Душевую привели в порядок, повытаскивали торчащие трубы, повесили полки, разместили оборудование, с виду совсем неплохое. Имелся проектор, монтажный стол, рулонный экран и несколько прожекторов, доставшихся по наследству от театрального кружка. Оказалось, самая важная вещь для клуба – печать, Филипу пришлось раздобыть и ее. Теперь печать лежала на полке рядом с книгами по кино. Филип попытался привлечь в клуб других членов, но кроме Яськи и парня с инструментального склада, которому деться было некуда, потому что раньше он руководил театральным кружком и не сумел отчитаться по оборудованию, никого уговорить не смог.

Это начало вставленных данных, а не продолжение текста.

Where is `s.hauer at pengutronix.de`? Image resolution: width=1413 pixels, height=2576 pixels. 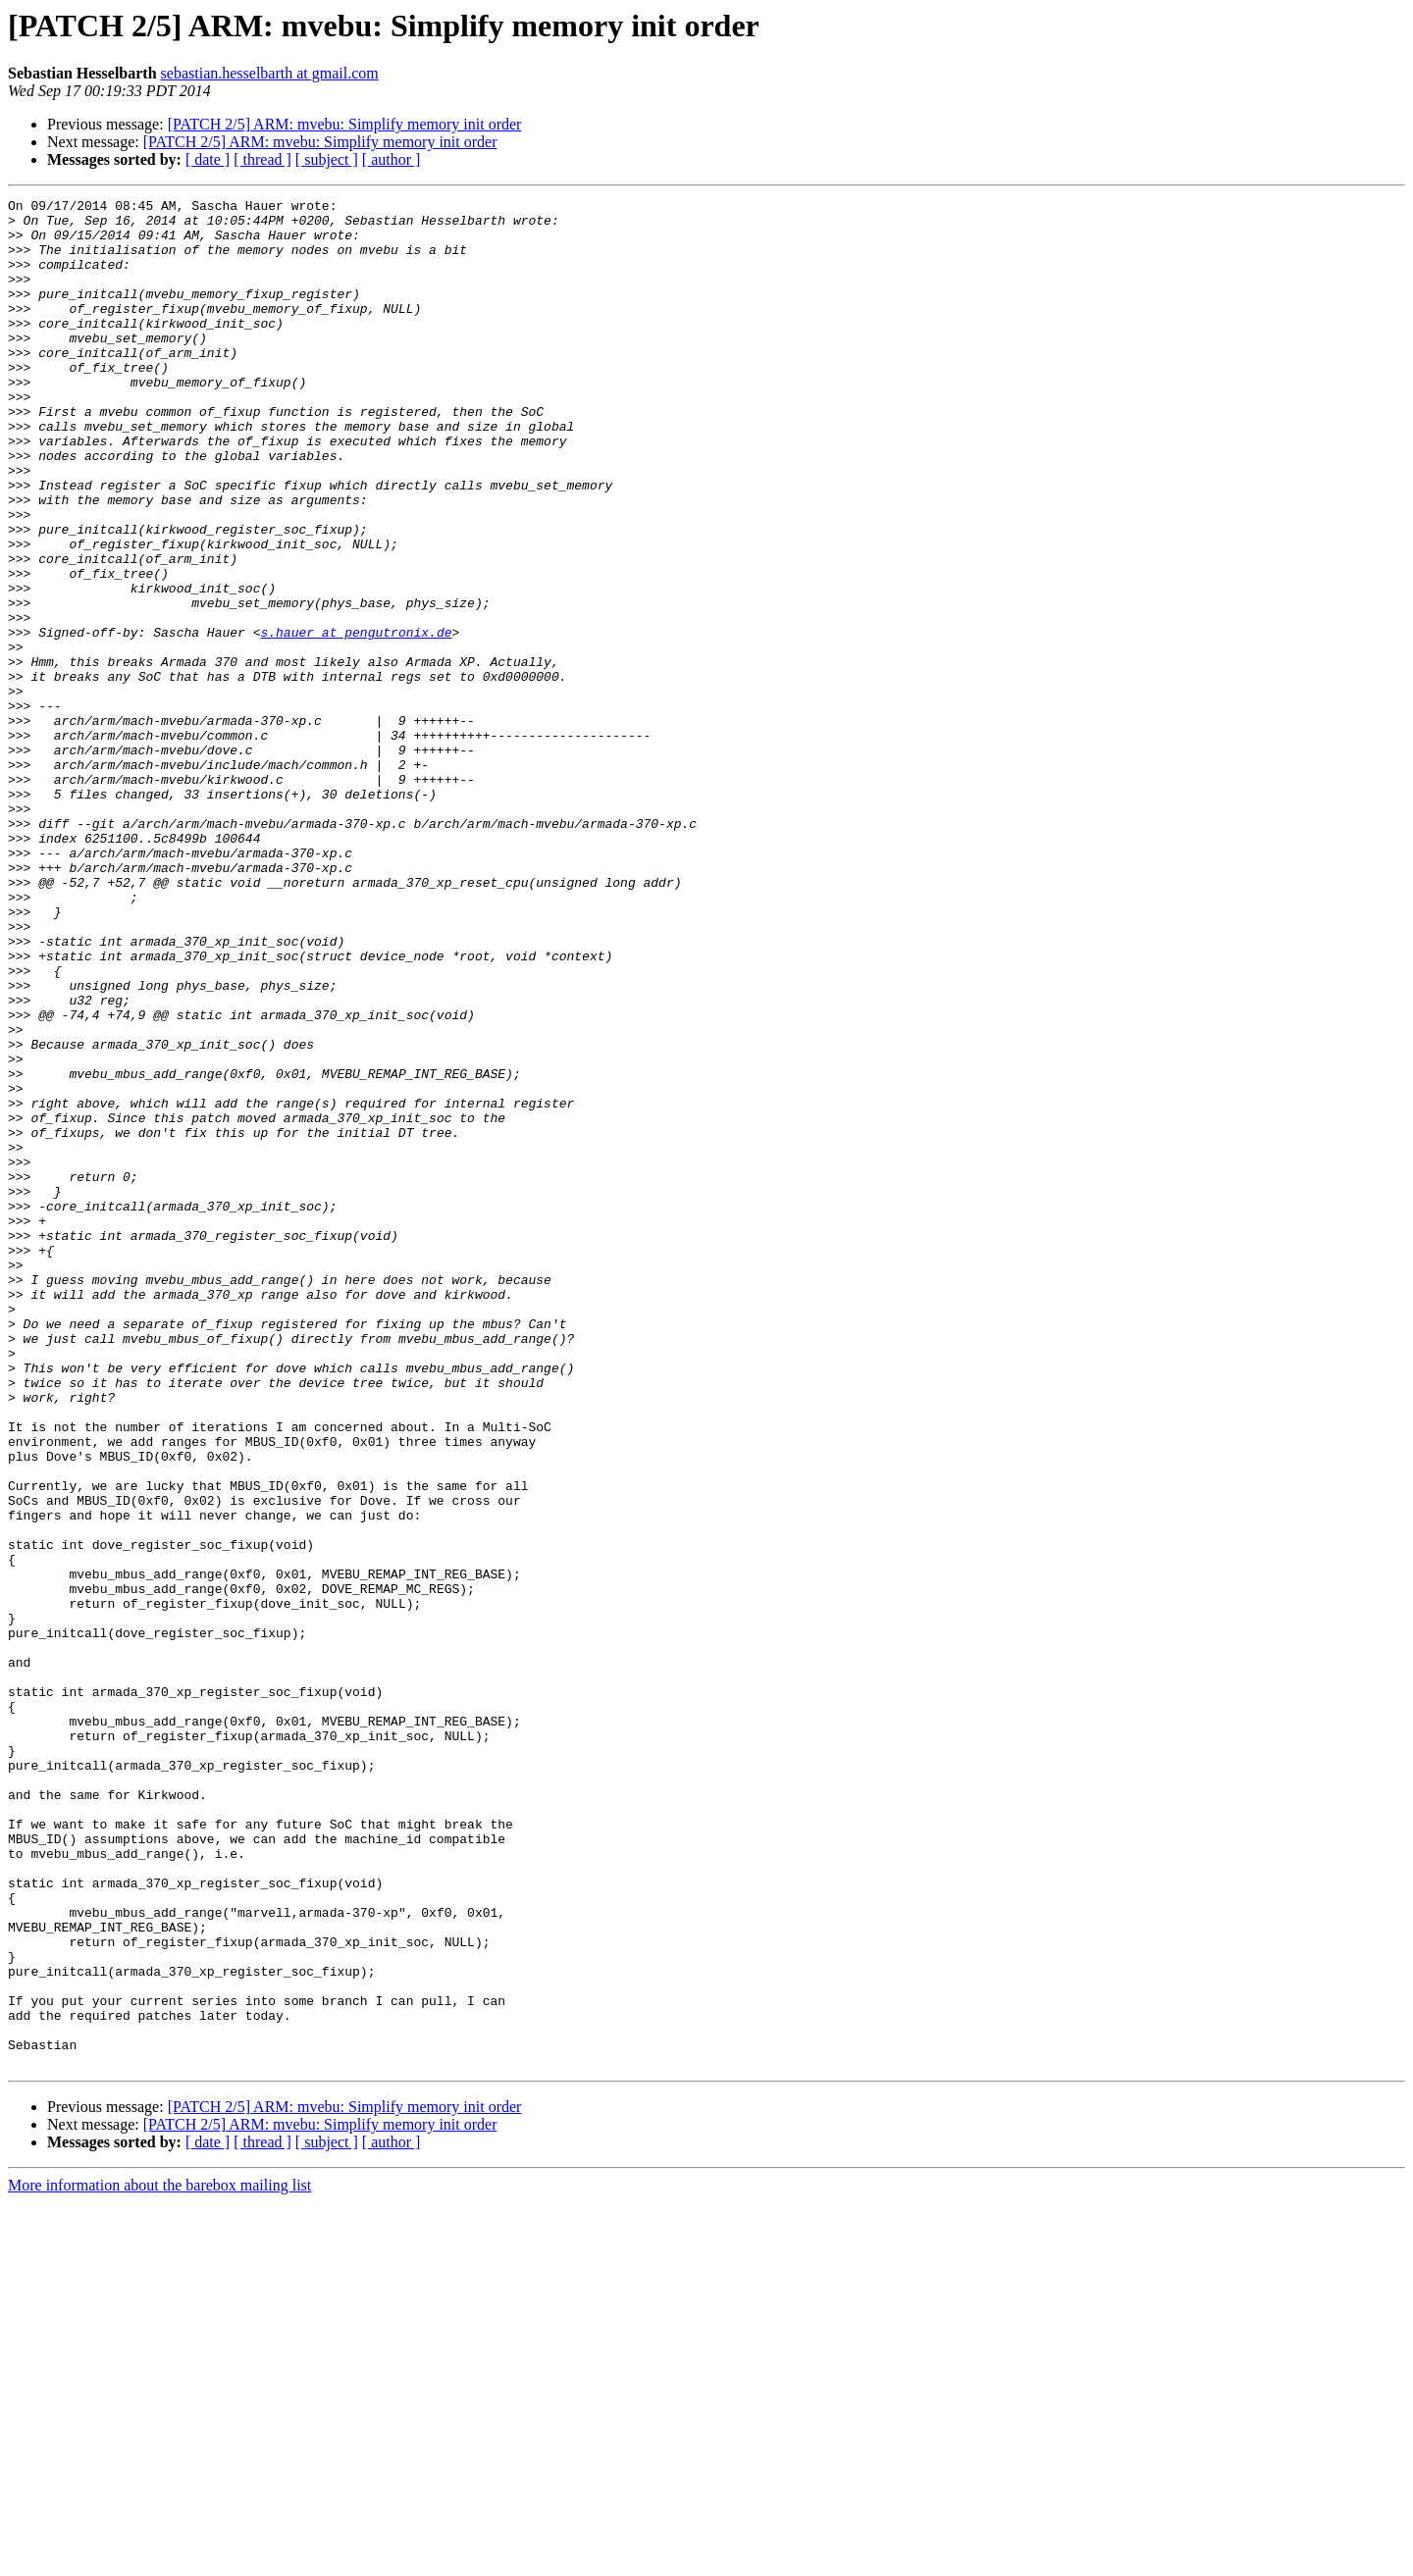 s.hauer at pengutronix.de is located at coordinates (355, 720).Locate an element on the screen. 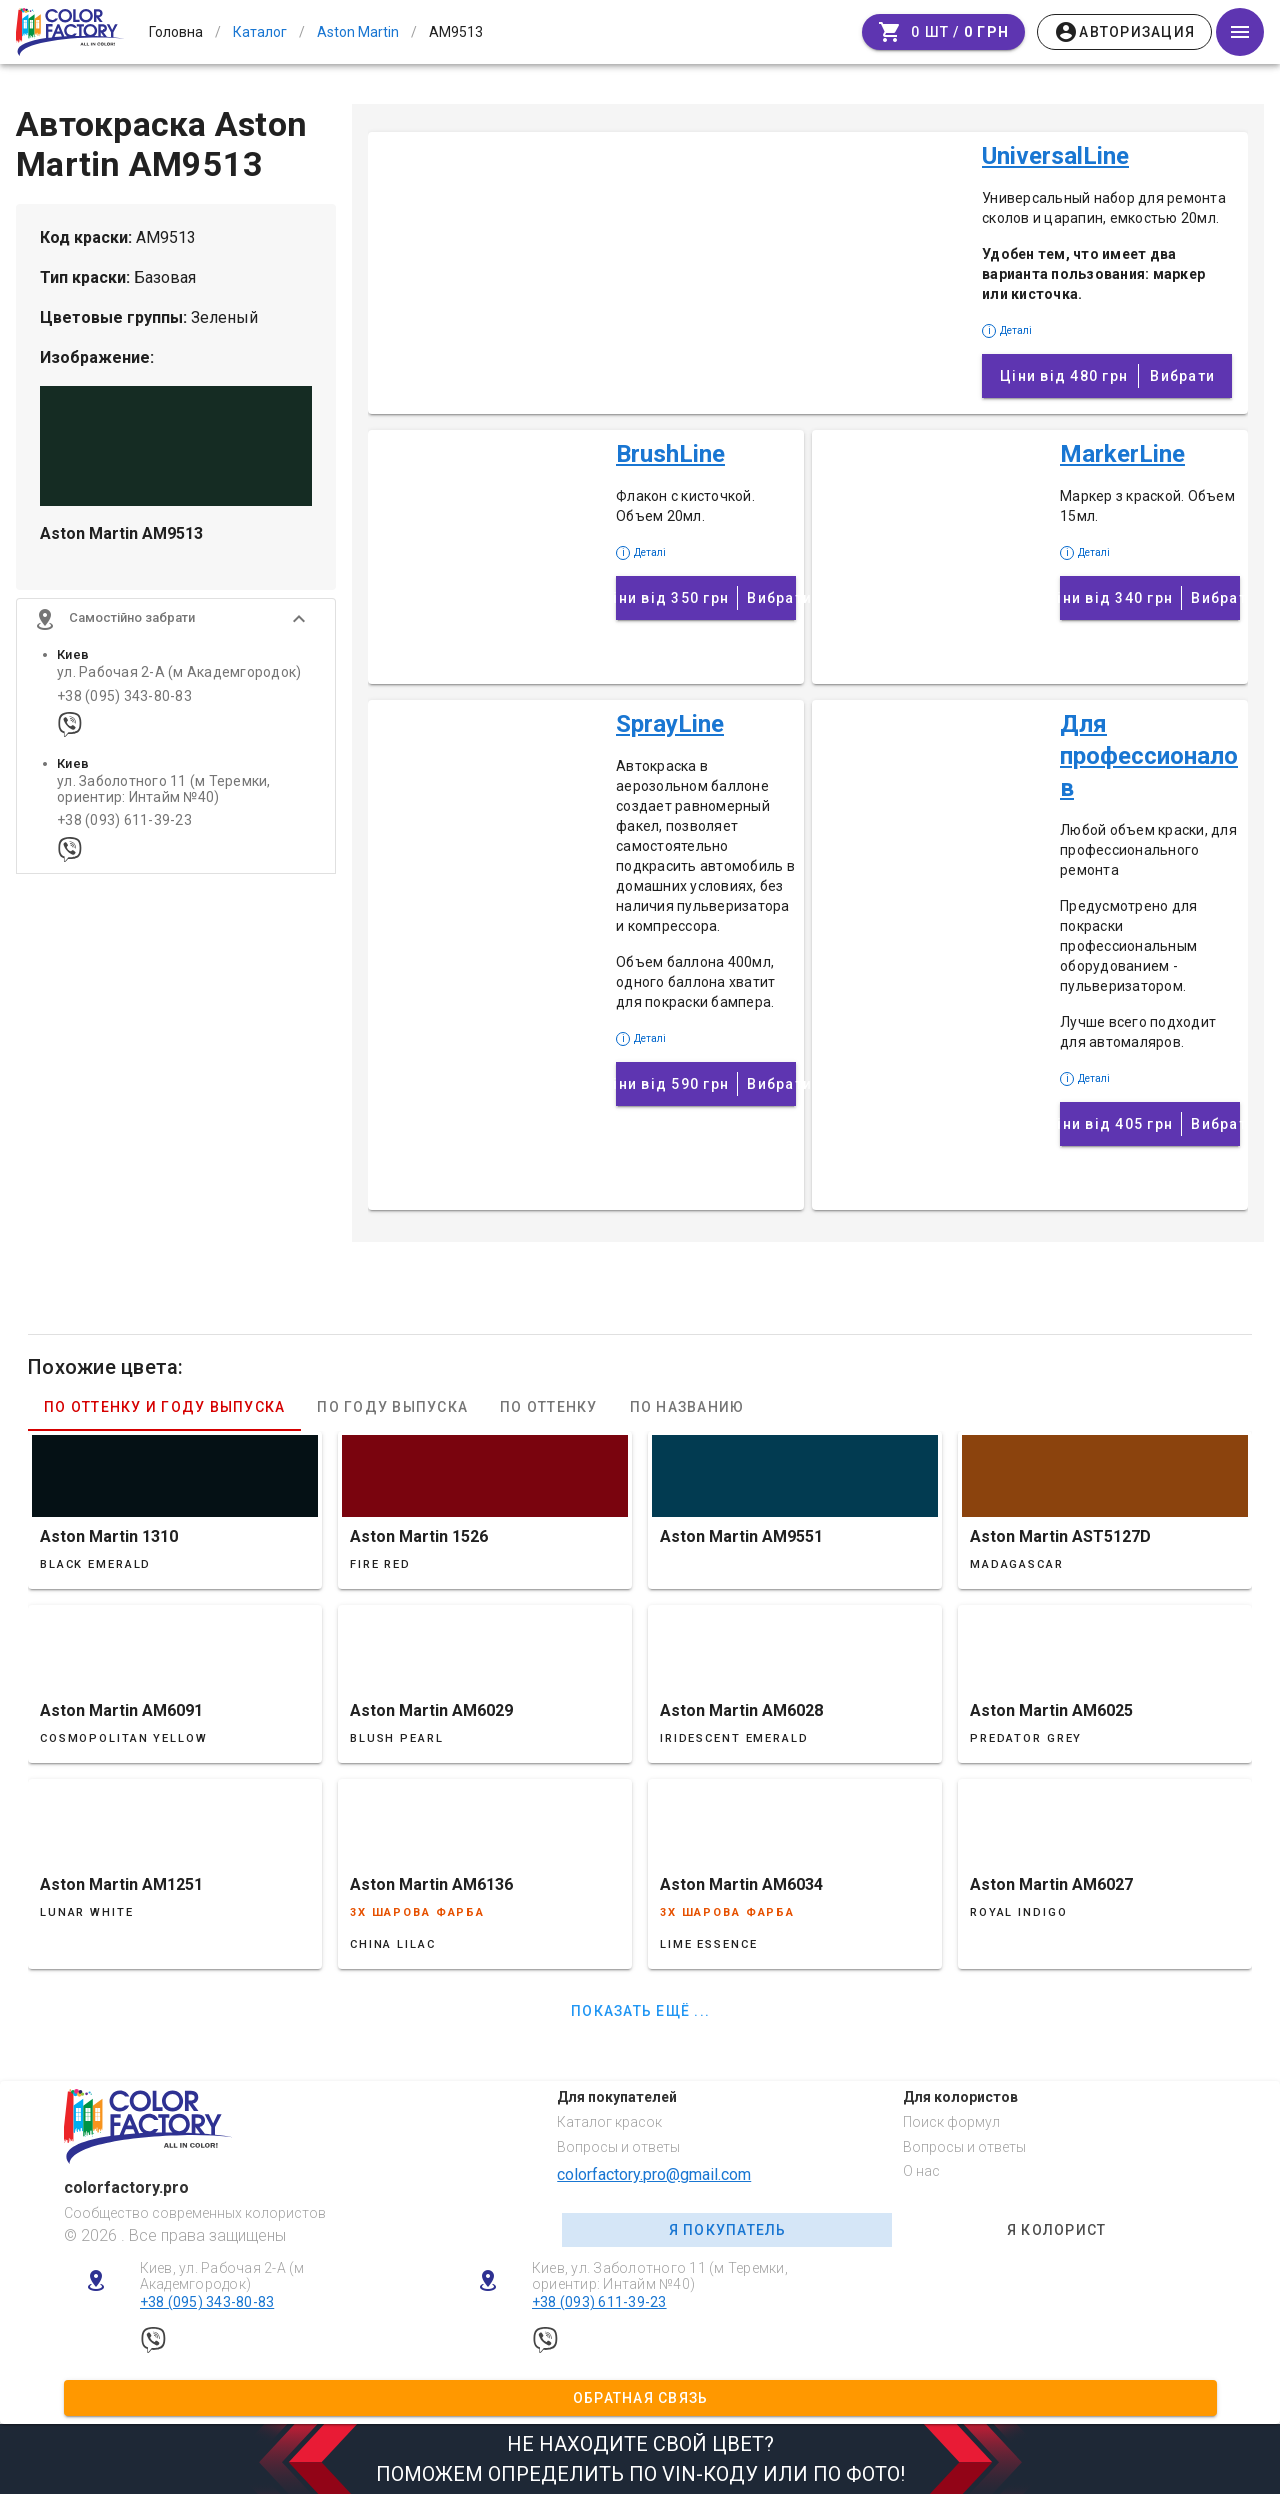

Ирену увлечение мужа не радовало. Филип уверял, что киноклуб – просто следующая ступенька в его карьере, но когда она спросила: “Кем же тогда ты хочешь стать, раз тебе нужно все это?”, а Филип не нашелся с ответом, стало ясно, что его объяснение особого смысла не имеет. Кроме того, было еще кое-что новое: Филип стал чаще ходить в кино. Пробовал брать с собой Ирену, но она не хотела оставлять ребенка на чужих. Возвращаясь, Филип пересказывал каждый фильм жене. Поначалу только содержание, но через некоторое время она заметила, что он описывает отдельные сцены, все меньше внимания уделяя сюжету. Как-то ночью проснулась болевшая дочка, они с трудом снова уложили ее, за окном светало, и Филип рассказал Ирене, какой можно было бы снять фильм. Говорил, как будто собирался снимать его сам. Фильм очень простой: десятки крупных планов взрослых мужчин, на которых смотрит молодой парень. Ирена не поняла замысла, и Филип объяснил, что это был бы фильм об отце, которого юноша никогда не знал. Ирена велела ему отправляться спать, а Филип странно посмотрел на нее и еще долго сидел на стуле.
Возможно – если задаться вопросом, с чего все началось, – это был тот момент, когда человек вдруг по-новому смотрит на себя и на свое будущее? Возможно, сидя на утреннем холодке, Филип почувствовал, что все должно перемениться? Может быть, надеялся, что жена поймет его? Но Ирена заснула, и когда Филип, долго вглядывавшийся в самого себя, посмотрел на нее, его, как всегда, растрогал вид ее приоткрытых губ и пряди волос, оживленной ее дыханием.